Differential Diagnoses

  • Chronic pancreatitis
  • Gastric ulcer
  • Gallstones

Investigations

  • Bedside: Full set of vital signs.
  • Bloods: FBC, U&Es, LFTs, CRP/ESR, amylase/lipase, clotting screen, bone profile (to check for hypercalcaemia), HbA1c (if new-onset diabetes), and CA19-9 (tumour marker).
  • Imaging: CT abdomen (gold standard), MRCP, and ERCP (if MRCP is positive, to relieve obstructive jaundice).

Management

  • Explanation and reassurance.
  • Two-week wait (2WW) referral.
  • Carry out necessary investigations while waiting for a specialist appointment.
  • Supportive care: Analgesics for pain and anti-emetics if vomiting.
  • Psychosocial support for the distress of a cancer diagnosis.
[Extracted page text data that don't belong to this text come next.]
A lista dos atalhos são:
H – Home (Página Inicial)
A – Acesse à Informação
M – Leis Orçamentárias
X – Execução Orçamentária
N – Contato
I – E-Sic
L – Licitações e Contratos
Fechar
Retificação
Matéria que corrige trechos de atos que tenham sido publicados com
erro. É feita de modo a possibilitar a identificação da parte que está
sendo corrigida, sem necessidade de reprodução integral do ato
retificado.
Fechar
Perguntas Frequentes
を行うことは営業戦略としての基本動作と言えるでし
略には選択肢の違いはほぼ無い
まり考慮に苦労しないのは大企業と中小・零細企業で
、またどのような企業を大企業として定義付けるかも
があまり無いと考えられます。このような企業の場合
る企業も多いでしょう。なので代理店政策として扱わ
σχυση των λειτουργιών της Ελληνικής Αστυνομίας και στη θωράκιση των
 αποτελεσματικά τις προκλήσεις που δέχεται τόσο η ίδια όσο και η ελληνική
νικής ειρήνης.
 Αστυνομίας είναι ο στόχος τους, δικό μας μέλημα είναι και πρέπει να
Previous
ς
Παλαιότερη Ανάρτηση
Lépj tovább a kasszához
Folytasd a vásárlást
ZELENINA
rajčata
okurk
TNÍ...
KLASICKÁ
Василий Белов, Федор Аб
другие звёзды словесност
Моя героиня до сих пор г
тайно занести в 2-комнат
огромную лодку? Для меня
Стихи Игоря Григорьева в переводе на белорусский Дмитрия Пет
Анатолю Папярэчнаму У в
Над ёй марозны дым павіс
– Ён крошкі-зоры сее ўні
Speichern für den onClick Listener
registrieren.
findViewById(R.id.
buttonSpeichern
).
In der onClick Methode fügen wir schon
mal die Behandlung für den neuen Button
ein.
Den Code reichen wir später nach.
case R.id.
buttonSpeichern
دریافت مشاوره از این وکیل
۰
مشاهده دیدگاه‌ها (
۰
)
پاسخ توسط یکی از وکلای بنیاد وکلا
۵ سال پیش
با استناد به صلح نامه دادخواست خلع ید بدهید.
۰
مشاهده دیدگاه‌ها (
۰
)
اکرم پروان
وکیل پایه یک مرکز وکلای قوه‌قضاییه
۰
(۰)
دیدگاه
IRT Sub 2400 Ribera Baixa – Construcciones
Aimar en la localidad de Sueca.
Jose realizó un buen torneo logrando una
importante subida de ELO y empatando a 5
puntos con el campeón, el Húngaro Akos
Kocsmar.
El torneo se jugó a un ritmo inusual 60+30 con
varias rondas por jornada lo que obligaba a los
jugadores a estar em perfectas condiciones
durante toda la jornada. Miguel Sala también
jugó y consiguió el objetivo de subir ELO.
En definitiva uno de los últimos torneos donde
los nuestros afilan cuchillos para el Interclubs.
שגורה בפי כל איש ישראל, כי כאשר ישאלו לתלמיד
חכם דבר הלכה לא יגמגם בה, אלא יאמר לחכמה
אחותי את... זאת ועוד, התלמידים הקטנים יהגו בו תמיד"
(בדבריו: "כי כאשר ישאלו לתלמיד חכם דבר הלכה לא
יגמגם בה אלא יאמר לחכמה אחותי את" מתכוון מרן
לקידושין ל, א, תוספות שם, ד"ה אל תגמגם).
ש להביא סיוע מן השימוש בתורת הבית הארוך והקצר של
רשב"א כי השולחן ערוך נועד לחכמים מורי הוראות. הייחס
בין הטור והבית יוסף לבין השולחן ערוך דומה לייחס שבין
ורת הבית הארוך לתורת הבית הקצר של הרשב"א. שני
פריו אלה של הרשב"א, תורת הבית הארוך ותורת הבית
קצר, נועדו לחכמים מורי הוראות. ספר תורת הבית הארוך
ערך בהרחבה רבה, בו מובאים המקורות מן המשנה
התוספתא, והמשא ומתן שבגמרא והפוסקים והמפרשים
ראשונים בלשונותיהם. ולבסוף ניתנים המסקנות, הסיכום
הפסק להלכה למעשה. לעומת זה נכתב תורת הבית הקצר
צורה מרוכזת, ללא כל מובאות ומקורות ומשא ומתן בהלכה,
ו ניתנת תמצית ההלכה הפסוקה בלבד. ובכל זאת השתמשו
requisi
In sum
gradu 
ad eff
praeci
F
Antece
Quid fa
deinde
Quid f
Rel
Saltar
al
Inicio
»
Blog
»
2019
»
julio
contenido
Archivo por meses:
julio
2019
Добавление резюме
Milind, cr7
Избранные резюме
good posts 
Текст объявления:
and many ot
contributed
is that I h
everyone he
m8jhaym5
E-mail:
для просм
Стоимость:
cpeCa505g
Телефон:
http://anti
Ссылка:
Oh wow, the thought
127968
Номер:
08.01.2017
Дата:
4. Colorectal Cancer and Rectal Bleeding

Symptoms: Abdominal pain, unintentional weight loss, rectal bleeding, and tenesmus.

Differential Diagnoses

  • Colorectal cancer
  • Inflammatory Bowel Disease (IBD)
  • Irritable Bowel Syndrome (IBS)
  • Diverticular disease

Investigations

  • Bedside: Full set of vital signs, Digital Rectal Examination (DRE), and FIT test for occult blood.
  • Bloods: FBC, U&Es, LFTs, clotting profile, group and save, CRP/ESR, Faecal calprotectin, and CEA (tumour marker).
  • Imaging: Colonoscopy with biopsy (gold standard). If rectal cancer is suspected, perform an MRI pelvis. If bowel obstruction is suspected, perform an abdominal X-ray.
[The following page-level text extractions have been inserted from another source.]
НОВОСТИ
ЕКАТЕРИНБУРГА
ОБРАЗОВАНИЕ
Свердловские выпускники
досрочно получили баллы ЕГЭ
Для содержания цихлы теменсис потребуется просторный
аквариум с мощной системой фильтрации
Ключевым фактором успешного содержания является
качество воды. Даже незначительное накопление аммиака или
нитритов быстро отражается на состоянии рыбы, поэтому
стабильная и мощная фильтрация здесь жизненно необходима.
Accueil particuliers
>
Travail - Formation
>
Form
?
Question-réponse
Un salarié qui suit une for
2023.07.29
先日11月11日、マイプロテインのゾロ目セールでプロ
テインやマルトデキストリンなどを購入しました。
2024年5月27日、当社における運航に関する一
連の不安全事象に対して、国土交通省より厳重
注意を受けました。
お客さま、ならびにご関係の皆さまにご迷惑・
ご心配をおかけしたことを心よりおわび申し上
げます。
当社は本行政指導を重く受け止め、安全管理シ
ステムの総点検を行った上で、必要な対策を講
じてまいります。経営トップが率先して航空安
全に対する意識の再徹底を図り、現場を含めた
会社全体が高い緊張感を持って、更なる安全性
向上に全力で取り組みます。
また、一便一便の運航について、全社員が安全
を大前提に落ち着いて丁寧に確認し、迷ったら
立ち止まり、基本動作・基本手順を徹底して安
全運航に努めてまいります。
5. Ulcerative Colitis and IBD

Patient Profile: 30-year-old woman with lower abdominal pain, weight loss, and occasional bloody diarrhoea.

Differential Diagnoses

  • Ulcerative Colitis (UC)
  • Crohn’s Disease: Bloody diarrhoea is less common.
  • IBS: Often stress-related.
  • Colorectal cancer: Should always be a differential if blood is present in stools.

Investigations

  • Bedside: Full set of vital signs, DRE, and stool MC&S.
  • Bloods: FBC, U&Es, LFTs, clotting profile, CRP/ESR, Faecal calprotectin, albumin, iron studies, B12, and folate.
  • Imaging: In an active flare-up, perform a sigmoidoscopy. When stable, perform a colonoscopy with biopsy (for colorectal cancer surveillance). If severe disease is present, perform an abdominal X-ray to look for signs of toxic megacolon.

Management

  • Non-pharmacological: Lifestyle measures such as diet, exercise, and smoking cessation.
  • Pharmacological:
    • Mild to moderate: Rectal or oral aminosalicylates (typically mesalazine).
    • Moderate to severe: Add corticosteroids.
    • Acute flare-up: May require hospital admission with IV steroids and IV fluids.
  • Regular monitoring and colonoscopy, as UC increases the risk of colorectal cancer.